I'm ready to be convinced that the Hyperloop system is cheaper than HSR, but
the problem is building the right of way. Viaduct is not a magical answer, we
could have a HSR viaduct with soundproof walls. Peninsula NIMBYs successfully
killed building new tracks for HSR, where Caltrain already runs (with almost
no additional nuisance). Somehow, I don't imagine them (or any californias
suburban community) being OK with a viaduct going through their towns. A
viaduct that couldn't be laid on top of existing roads to have the right
profile for high speed.

There are very few existing roads that are compatible in profile with high
speed. And they are located where the right of way is already cheap.

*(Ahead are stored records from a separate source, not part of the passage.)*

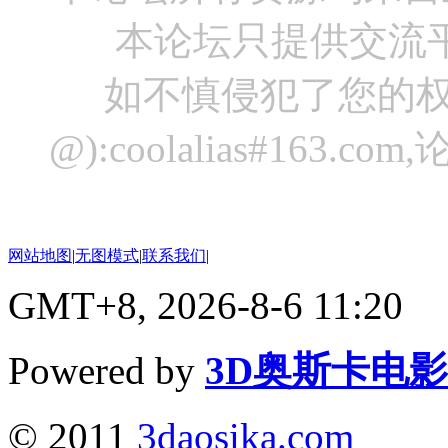
本论坛只提供交流
如不慎侵犯了您的权
@):coolalias#16
网站地图
|
无图模式
|
联系我们
|
GMT+8, 2026-8-6 11:20
Powered by
3D奥斯卡电
© 2011
3daosika.com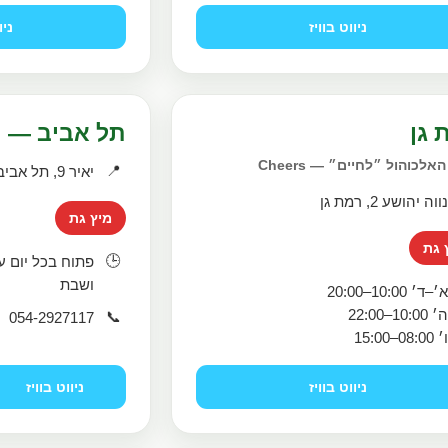
ניווט בוויז
ניו
 גן
תל אביב — י
אלכוהול ״לחיים״ — Cheers
📍
יאיר 9, תל אביב
ווה יהושע 2, רמת גן
מיץ גת
 גת
🕒
ושבת
׳–ד׳ 10:00–20:00
׳ 10:00–22:00
📞
054-2927117
׳ 08:00–15:00
ניווט בוויז
ניווט בוויז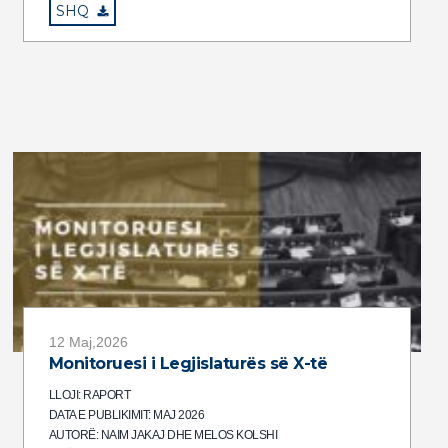
SHQ
12 Maj,2026
Monitoruesi i Legjislaturës së X-të
LLOJI: RAPORT
DATA E PUBLIKIMIT: MAJ 2026
AUTORË: NAIM JAKAJ DHE MELOS KOLSHI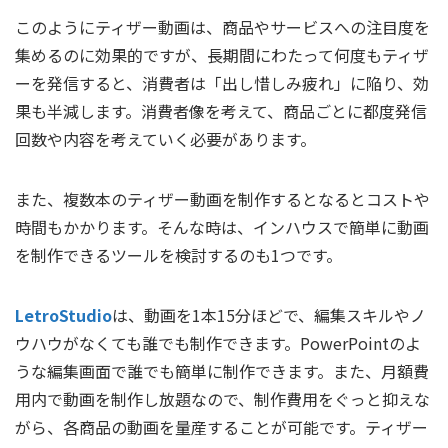
このようにティザー動画は、商品やサービスへの注目度を
集めるのに効果的ですが、長期間にわたって何度もティザ
ーを発信すると、消費者は「出し惜しみ疲れ」に陥り、効
果も半減します。消費者像を考えて、商品ごとに都度発信
回数や内容を考えていく必要があります。
また、複数本のティザー動画を制作するとなるとコストや
時間もかかります。そんな時は、インハウスで簡単に動画
を制作できるツールを検討するのも1つです。
LetroStudio
は、動画を1本15分ほどで、編集スキルやノ
ウハウがなくても誰でも制作できます。PowerPointのよ
うな編集画面で誰でも簡単に制作できます。また、月額費
用内で動画を制作し放題なので、制作費用をぐっと抑えな
がら、各商品の動画を量産することが可能です。ティザー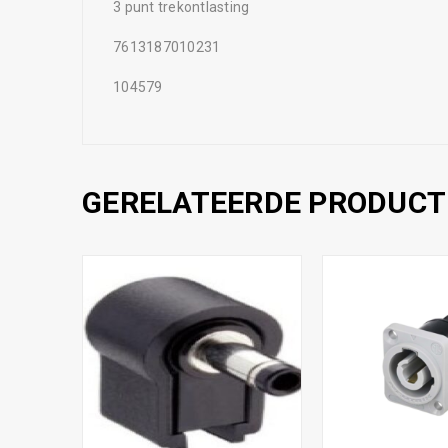
3 punt trekontlasting
7613187010231
104579
GERELATEERDE PRODUCT
,
N
TOR
k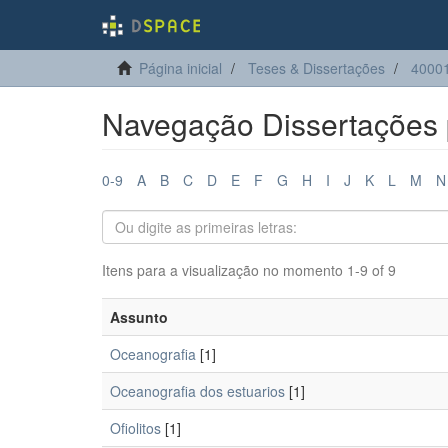
Página inicial
Teses & Dissertações
4000
Navegação Dissertações 
0-9
A
B
C
D
E
F
G
H
I
J
K
L
M
N
Itens para a visualização no momento 1-9 of 9
Assunto
Oceanografia
[1]
Oceanografia dos estuarios
[1]
Ofiolitos
[1]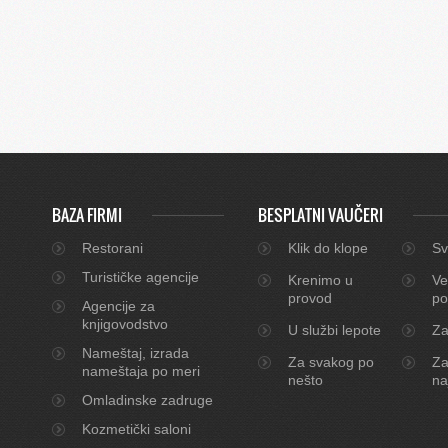
BAZA FIRMI
BESPLATNI VAUČERI
Restorani
Klik do klope
Sv
Turističke agencije
Krenimo u
Ve
provod
po
Agencije za
knjigovodstvo
U službi lepote
Za
Nameštaj, izrada
Za svakog po
Za
nameštaja po meri
nešto
na
Omladinske zadruge
Kozmetički saloni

Solving the right of way problem sounds maybe less sexy than supersonic
travel, but this is where we can gain the most efficiency. I think this is a
harder problem than the hypersonic technology.

------
grmarcil
I'm most surprised by "Also thinking of having an annual student Hyperloop pod
racer competition, like Formula SAE".

FSAE teams can run out of a spare room in an engineering dept's basement with
a 5- to low-6-figure budget. I'm not intimately familiar with the hyperloop
proposal, but hazarding a guess here, I can't really imagine a team putting
together a hyperloop pod on less than a million dollar budget, and the
facilities needs would be greatly increased as well. Getting any competitors
would be really impressive and would require pretty heavy corporate
sponsorship.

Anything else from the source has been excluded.